→ **SOURCE DATA**

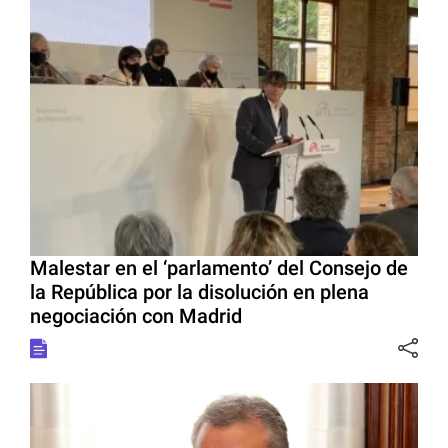
Malestar en el ‘parlamento’ del Consejo de
la República por la disolución en plena
negociación con Madrid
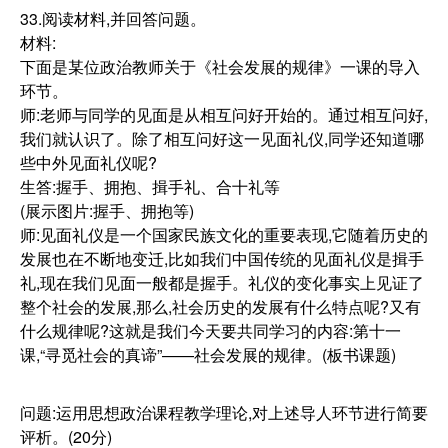
33.阅读材料,并回答问题。
材料:
下面是某位政治教师关于《社会发展的规律》一课的导入
环节。
师:老师与同学的见面是从相互问好开始的。通过相互问好,
我们就认识了。除了相互问好这一见面礼仪,同学还知道哪
些中外见面礼仪呢?
生答:握手、拥抱、揖手礼、合十礼等
(展示图片:握手、拥抱等)
师:见面礼仪是一个国家民族文化的重要表现,它随着历史的
发展也在不断地变迁,比如我们中国传统的见面礼仪是揖手
礼,现在我们见面一般都是握手。礼仪的变化事实上见证了
整个社会的发展,那么,社会历史的发展有什么特点呢?又有
什么规律呢?这就是我们今天要共同学习的内容:第十一
课,“寻觅社会的真谛”——社会发展的规律。(板书课题)
问题:运用思想政治课程教学理论,对上述导人环节进行简要
评析。(20分)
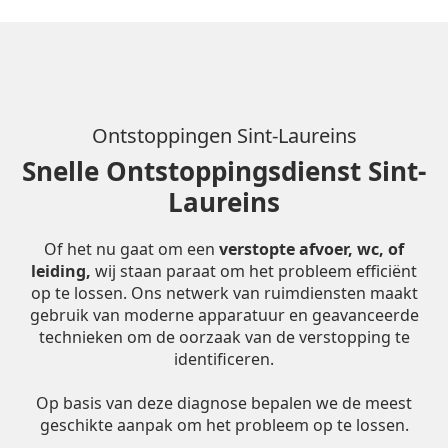
Ontstoppingen Sint-Laureins
Snelle Ontstoppingsdienst Sint-
Laureins
Of het nu gaat om een
verstopte afvoer, wc, of
leiding,
wij staan paraat om het probleem efficiënt
op te lossen. Ons netwerk van ruimdiensten maakt
gebruik van moderne apparatuur en geavanceerde
technieken om de oorzaak van de verstopping te
identificeren.
Op basis van deze diagnose bepalen we de meest
geschikte aanpak om het probleem op te lossen.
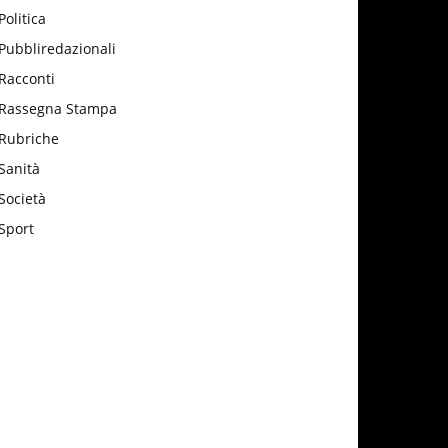
Politica
Pubbliredazionali
Racconti
Rassegna Stampa
Rubriche
Sanità
Società
Sport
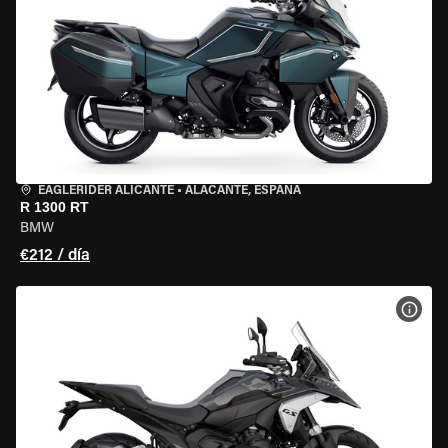
EAGLERIDER ALICANTE
•
ALACANTE, ESPAÑA
R 1300 RT
BMW
€212 / día
VER 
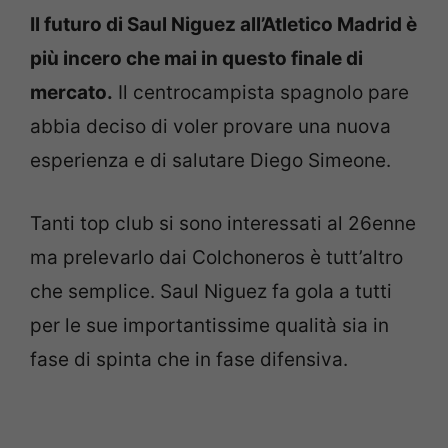
Il futuro di Saul Niguez all’Atletico Madrid è
più incero che mai in questo finale di
mercato.
Il centrocampista spagnolo pare
abbia deciso di voler provare una nuova
esperienza e di salutare Diego Simeone.
Tanti top club si sono interessati al 26enne
ma prelevarlo dai Colchoneros è tutt’altro
che semplice. Saul Niguez fa gola a tutti
per le sue importantissime qualità sia in
fase di spinta che in fase difensiva.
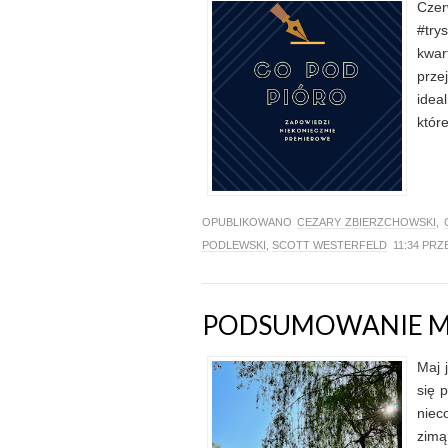
Czer
#try
kwar
prze
idea
które
OPUBLIKOWANO
CEZARY ZBIERZCHOWSKI
,
PODLEWSKI
,
SCOTT WESTERFELD
11:34 PRZ
PODSUMOWANIE M
Maj 
się 
niec
zimą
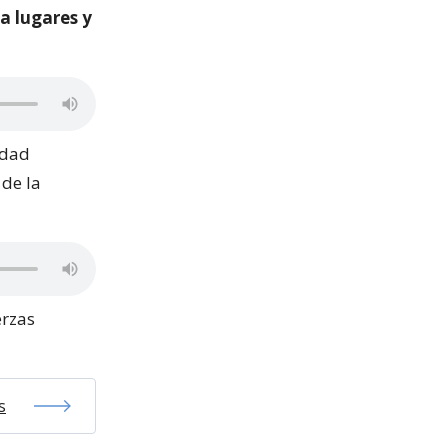
 a lugares y
idad
 de la
erzas
s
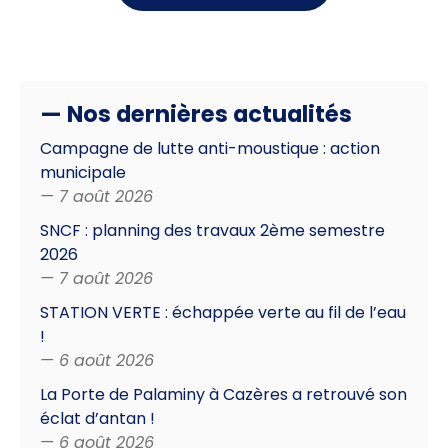
— Nos dernières actualités
Campagne de lutte anti-moustique : action
municipale
— 7 août 2026
SNCF : planning des travaux 2ème semestre
2026
— 7 août 2026
STATION VERTE : échappée verte au fil de l’eau
!
— 6 août 2026
La Porte de Palaminy à Cazères a retrouvé son
éclat d’antan !
— 6 août 2026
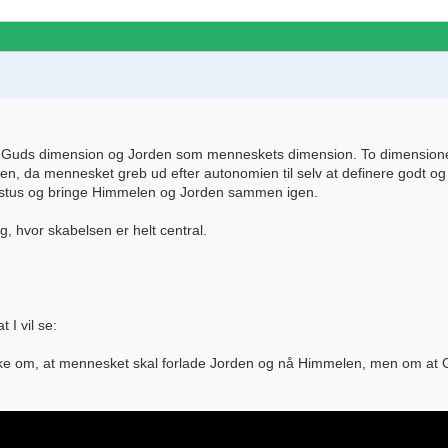
 Guds dimension og Jorden som menneskets dimension. To dimensioner s
den, da mennesket greb ud efter autonomien til selv at definere godt 
istus og bringe Himmelen og Jorden sammen igen.
g, hvor skabelsen er helt central.
 I vil se:
 ikke om, at mennesket skal forlade Jorden og nå Himmelen, men om at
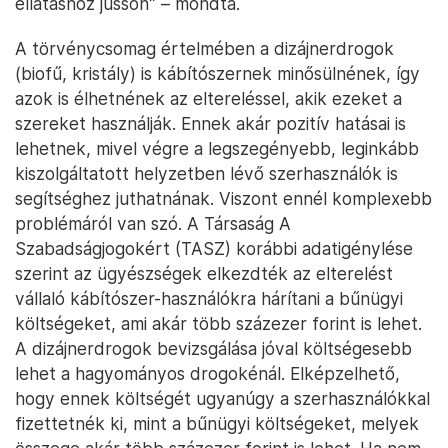
ellátáshoz jusson” – mondta.
A törvénycsomag értelmében a dizájnerdrogok
(biofű, kristály) is kábítószernek minősülnének, így
azok is élhetnének az eltereléssel, akik ezeket a
szereket használják. Ennek akár pozitív hatásai is
lehetnek, mivel végre a legszegényebb, leginkább
kiszolgáltatott helyzetben lévő szerhasználók is
segítséghez juthatnának. Viszont ennél komplexebb
problémáról van szó. A Társaság A
Szabadságjogokért (TASZ) korábbi adatigénylése
szerint az ügyészségek elkezdték az elterelést
vállaló kábítószer-használókra hárítani a bűnügyi
költségeket, ami akár több százezer forint is lehet.
A dizájnerdrogok bevizsgálása jóval költségesebb
lehet a hagyományos drogokénál. Elképzelhető,
hogy ennek költségét ugyanúgy a szerhasználókkal
fizettetnék ki, mint a bűnügyi költségeket, melyek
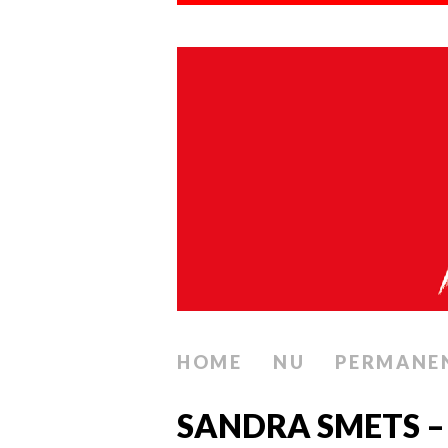
HOME
NU
PERMANE
SANDRA SMETS –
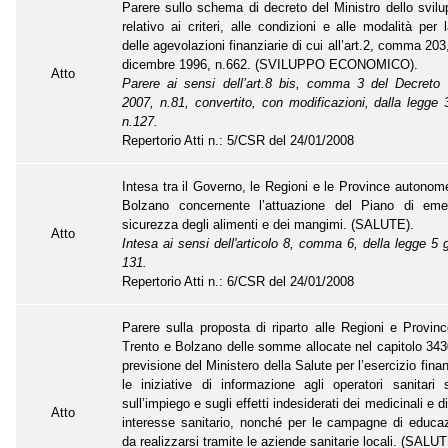
Parere sullo schema di decreto del Ministro dello svi
relativo ai criteri, alle condizioni e alle modalità per
delle agevolazioni finanziarie di cui all’art.2, comma 203
dicembre 1996, n.662. (SVILUPPO ECONOMICO).
Atto
Parere ai sensi dell’art.8 bis, comma 3 del Decreto 
2007, n.81, convertito, con modificazioni, dalla legge
n.127.
Repertorio Atti n.: 5/CSR del 24/01/2008
Intesa tra il Governo, le Regioni e le Province autonome
Bolzano concernente l’attuazione del Piano di eme
sicurezza degli alimenti e dei mangimi. (SALUTE).
Atto
Intesa ai sensi dell'articolo 8, comma 6, della legge 5 
131.
Repertorio Atti n.: 6/CSR del 24/01/2008
Parere sulla proposta di riparto alle Regioni e Provi
Trento e Bolzano delle somme allocate nel capitolo 3430
previsione del Ministero della Salute per l’esercizio fina
le iniziative di informazione agli operatori sanitari s
sull’impiego e sugli effetti indesiderati dei medicinali e di 
Atto
interesse sanitario, nonché per le campagne di educaz
da realizzarsi tramite le aziende sanitarie locali. (SALUT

→ **ABOUT THIS EXERCISE**
Make an exact copy of the data above, pictures excluded.

→ **WRITTEN SOLUTION**
Malestar en el ‘parlamento’ del Consejo de
la República por la disolución en plena
negociación con Madrid
33.阅读材料,并回答问题。
材料:
下面是某位政治教师关于《社会发展的规律》一课的导入
环节。
师:老师与同学的见面是从相互问好开始的。通过相互问好,
我们就认识了。除了相互问好这一见面礼仪,同学还知道哪
些中外见面礼仪呢?
生答:握手、拥抱、揖手礼、合十礼等
(展示图片:握手、拥抱等)
师:见面礼仪是一个国家民族文化的重要表现,它随着历史的
发展也在不断地变迁,比如我们中国传统的见面礼仪是揖手
礼,现在我们见面一般都是握手。礼仪的变化事实上见证了
整个社会的发展,那么,社会历史的发展有什么特点呢?又有
什么规律呢?这就是我们今天要共同学习的内容:第十一
课,“寻觅社会的真谛”——社会发展的规律。(板书课题)
问题:运用思想政治课程教学理论,对上述导人环节进行简要
评析。(20分)
Ontstoppingen Sint-Laureins
Snelle Ontstoppingsdienst Sint-
Laureins
Of het nu gaat om een
verstopte afvoer, wc, of
leiding,
wij staan paraat om het probleem efficiënt
op te lossen. Ons netwerk van ruimdiensten maakt
gebruik van moderne apparatuur en geavanceerde
technieken om de oorzaak van de verstopping te
identificeren.
Op basis van deze diagnose bepalen we de meest
geschikte aanpak om het probleem op te lossen.
Politica
Pubbliredazionali
Racconti
Rassegna Stampa
Rubriche
Sanità
Società
Sport
EAGLERIDER ALICANTE
•
ALACANTE, ESPAÑA
R 1300 RT
BMW
€212 / día
VER 
Il futuro di Saul Niguez all’Atletico Madrid è
più incero che mai in questo finale di
mercato.
Il centrocampista spagnolo pare
abbia deciso di voler provare una nuova
esperienza e di salutare Diego Simeone.
Tanti top club si sono interessati al 26enne
ma prelevarlo dai Colchoneros è tutt’altro
che semplice. Saul Niguez fa gola a tutti
per le sue importantissime qualità sia in
fase di spinta che in fase difensiva.
Czer
#try
kwar
prze
idea
które
OPUBLIKOWANO
CEZARY ZBIERZCHOWSKI
,
PODLEWSKI
,
SCOTT WESTERFELD
11:34 PRZ
PODSUMOWANIE M
Maj 
się 
niec
zimą
 a lugares y
idad
 de la
erzas
s
— Nos dernières actualités
Campagne de lutte anti-moustique : action
municipale
— 7 août 2026
SNCF : planning des travaux 2ème semestre
2026
— 7 août 2026
STATION VERTE : échappée verte au fil de l’eau
!
— 6 août 2026
La Porte de Palaminy à Cazères a retrouvé son
éclat d’antan !
— 6 août 2026
 Guds dimension og Jorden som menneskets dimension. To dimensioner s
den, da mennesket greb ud efter autonomien til selv at definere godt 
istus og bringe Himmelen og Jorden sammen igen.
g, hvor skabelsen er helt central.
 I vil se:
 ikke om, at mennesket skal forlade Jorden og nå Himmelen, men om at
ellátáshoz jusson” – mondta.
A törvénycsomag értelmében a dizájnerdrogok
(biofű, kristály) is kábítószernek minősülnének, így
azok is élhetnének az eltereléssel, akik ezeket a
szereket használják. Ennek akár pozitív hatásai is
lehetnek, mivel végre a legszegényebb, leginkább
kiszolgáltatott helyzetben lévő szerhasználók is
segítséghez juthatnának. Viszont ennél komplexebb
problémáról van szó. A Társaság A
Szabadságjogokért (TASZ) korábbi adatigénylése
szerint az ügyészségek elkezdték az elterelést
vállaló kábítószer-használókra hárítani a bűnügyi
költségeket, ami akár több százezer forint is lehet.
A dizájnerdrogok bevizsgálása jóval költségesebb
lehet a hagyományos drogokénál. Elképzelhető,
hogy ennek költségét ugyanúgy a szerhasználókkal
fizettetnék ki, mint a bűnügyi költségeket, melyek
HOME
NU
PERMANE
SANDRA SMETS –
Parere sullo schema di decreto del Ministro dello svi
relativo ai criteri, alle condizioni e alle modalità per
delle agevolazioni finanziarie di cui all’art.2, comma 203
dicembre 1996, n.662. (SVILUPPO ECONOMICO).
Atto
Parere ai sensi dell’art.8 bis, comma 3 del Decreto 
2007, n.81, convertito, con modificazioni, dalla legge
n.127.
Repertorio Atti n.: 5/CSR del 24/01/2008
Intesa tra il Governo, le Regioni e le Province autonome
Bolzano concernente l’attuazione del Piano di eme
sicurezza degli alimenti e dei mangimi. (SALUTE).
Atto
Intesa ai sensi dell'articolo 8, comma 6, della legge 5 
131.
Repertorio Atti n.: 6/CSR del 24/01/2008
Parere sulla proposta di riparto alle Regioni e Provi
Trento e Bolzano delle somme allocate nel capitolo 3430
previsione del Ministero della Salute per l’esercizio fina
le iniziative di informazione agli operatori sanitari s
sull’impiego e sugli effetti indesiderati dei medicinali e di 
Atto
interesse sanitario, nonché per le campagne di educaz
da realizzarsi tramite le aziende sanitarie locali. (SALUT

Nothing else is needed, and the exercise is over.